(Stored data entries)
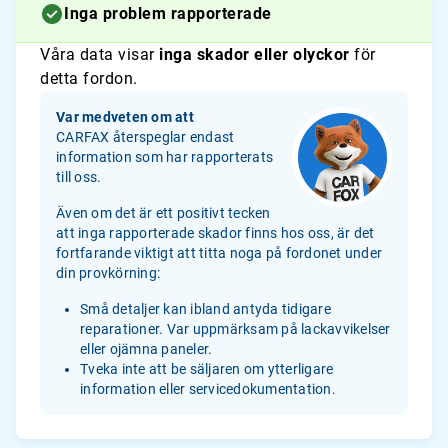
Inga problem rapporterade
Våra data visar
inga skador eller olyckor
för
detta fordon.
Var medveten om att
CARFAX återspeglar endast
information som har rapporterats
till oss.
Även om det är ett positivt tecken
att inga rapporterade skador finns hos oss, är det
fortfarande viktigt att titta noga på fordonet under
din provkörning:
Små detaljer kan ibland antyda tidigare
reparationer. Var uppmärksam på lackavvikelser
eller ojämna paneler.
Tveka inte att be säljaren om ytterligare
information eller servicedokumentation.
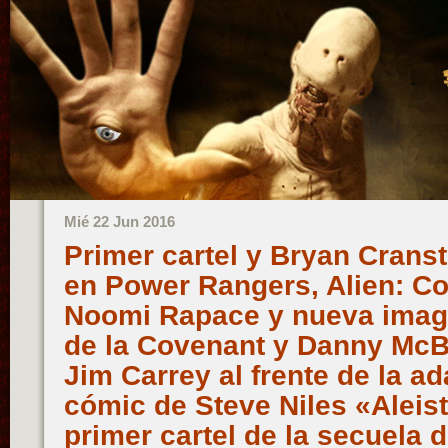
Mié 22 Jun 2016
Primer cartel y Bryan Cran
en Power Rangers, Alien: C
Noomi Rapace y nueva imagen
de la Covenant y Danny McBr
Jim Carrey al frente de la a
cómic de Steve Niles «Aleis
primer cartel de la secuela de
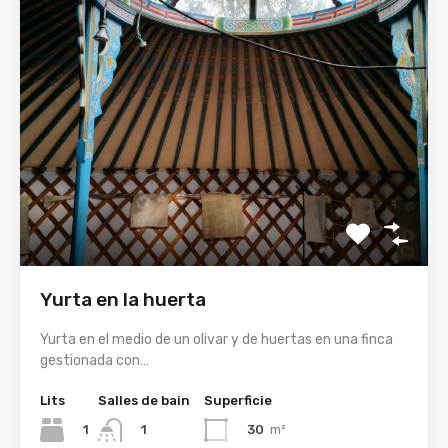
Yurta en la huerta
Yurta en el medio de un olivar y de huertas en una finca
gestionada con…
Lits
Salles de bain
Superficie
1
30
m²
1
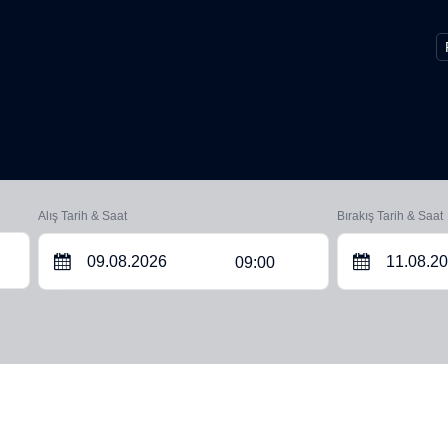
Alış Tarih & Saat
Bırakış Tarih & Saat
09:00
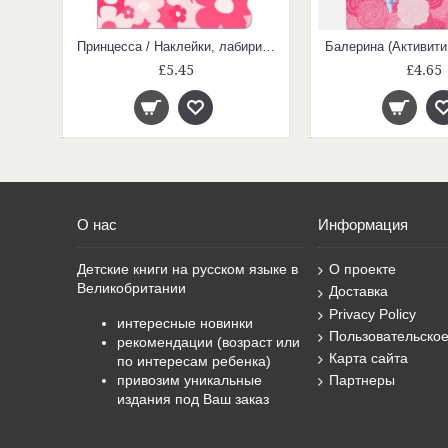
Принцесса / Наклейки, лабиринты, логические задания
£5.45
£4.65
О нас
Информация
Детские книги на русском языке в
О проекте
Великобритании
Доставка
Privacy Policy
интересные новинки
Пользовательско
рекомендации (возраст или
Карта сайта
по интересам ребенка)
привозим уникальные
Партнеры
издания под Ваш заказ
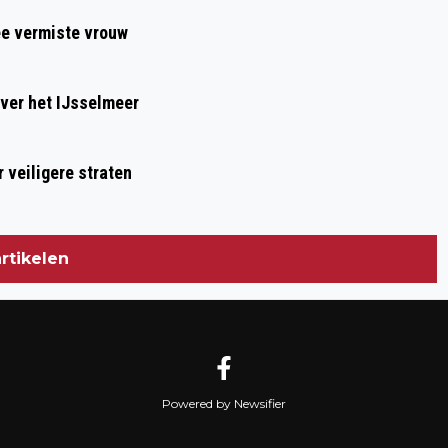
ee vermiste vrouw
ver het IJsselmeer
 veiligere straten
rtikelen
Powered by Newsifier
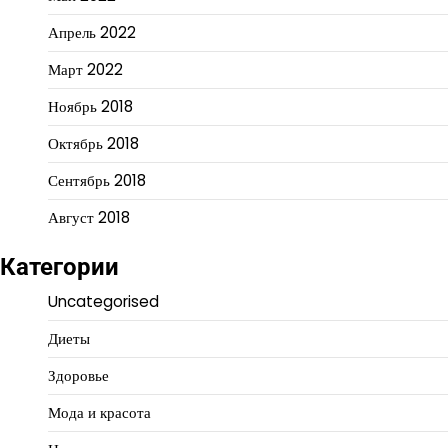
Апрель 2022
Март 2022
Ноябрь 2018
Октябрь 2018
Сентябрь 2018
Август 2018
Категории
Uncategorised
Диеты
Здоровье
Мода и красота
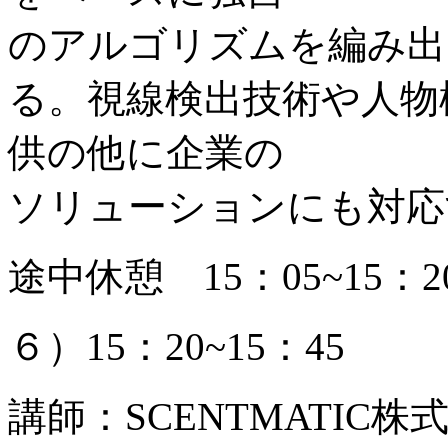
のアルゴリズムを編み出
る。視線検出技術や人物
供の他に企業の
ソリューションにも対応
途中休憩 15：05~15：2
６）15：20~15：45
講師：SCENTMATIC株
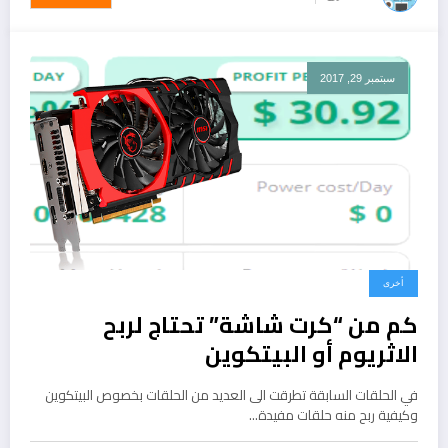
سبتمبر 29, 2017
أخرى
كم من “كرت شاشة” تحتاج لربح
الاثريوم أو البيتكوين
في الحلقات السابقة تطرقت الى العديد من الحلقات بخصوص البيتكوين
وكيفية ربح منه حلقات مفيدة…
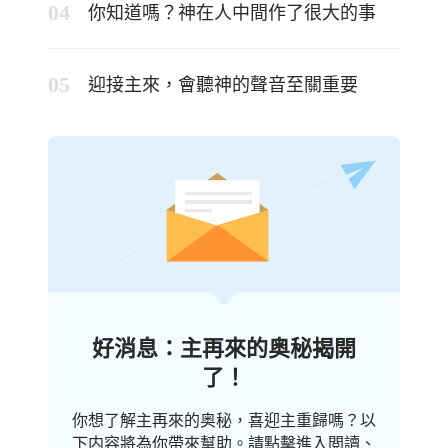
你知道嗎？神在人中間作了很大的事
迎接主來，會聽神的聲音至關重要
好消息：主再來的奥秘揭開
了！
你想了解主再來的奥秘，喜迎主重歸嗎？以
下内容將為你帶來幫助。請點擊進入閲讀、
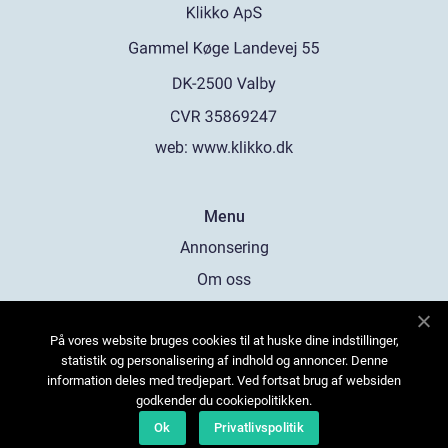
web:
www.klikko.dk
Menu
Annonsering
Om oss
Cookies
På vores website bruges cookies til at huske dine indstillinger,
Kontakta oss
statistik og personalisering af indhold og annoncer. Denne
Sitemap
information deles med tredjepart. Ved fortsat brug af websiden
godkender du cookiepolitikken.
Ok
Privatlivspolitik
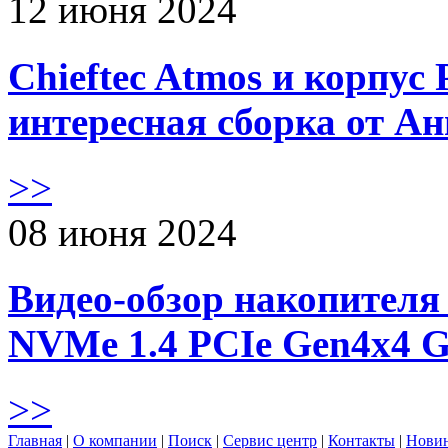
12 июня 2024
Chieftec Atmos и корпус 
интересная сборка от А
>>
08 июня 2024
Видео-обзор накопителя 
NVMe 1.4 PCIe Gen4х4 
>>
Главная
|
О компании
|
Поиск
|
Сервис центр
|
Контакты
|
Нови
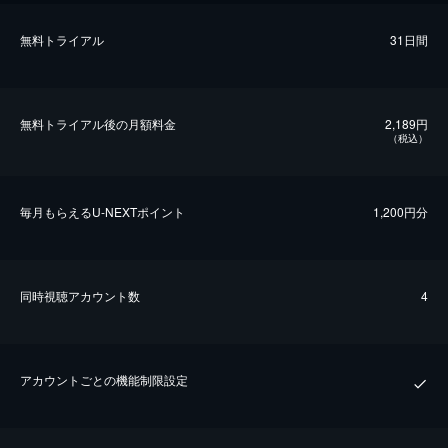
無料トライアル
31日間
無料トライアル後の⽉額料金
2,189円
（税込）
毎⽉もらえるU-NEXTポイント
1,200円分
同時視聴アカウント数
4
アカウントごとの機能制限設定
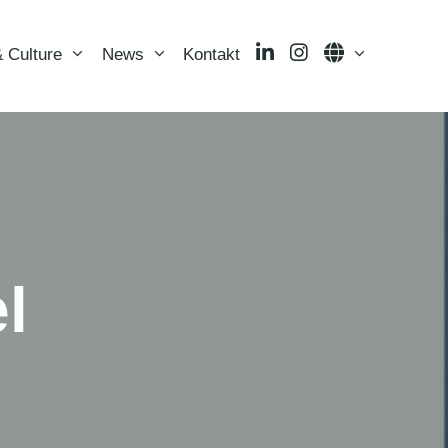
LinkedIn
Instagram
Language
 Culture
News
Kontakt
l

__Prompt__
Nothing but the lines above, starting at the line that contains "Bırakış Tarih & Saat" and ending at the line that contains "ee vermiste vrouw", should be given again, exactly and without the pictures.

__Solution__
Bırakış Tarih & Saat
09:00
Принцесса / Наклейки, лабиринты, логические задания
£5.45
£4.65
О нас
Информация
Детские книги на русском языке в
О проекте
Великобритании
Доставка
Privacy Policy
интересные новинки
Пользовательско
рекомендации (возраст или
Карта сайта
по интересам ребенка)
привозим уникальные
Партнеры
издания под Ваш заказ
ee vermiste vrouw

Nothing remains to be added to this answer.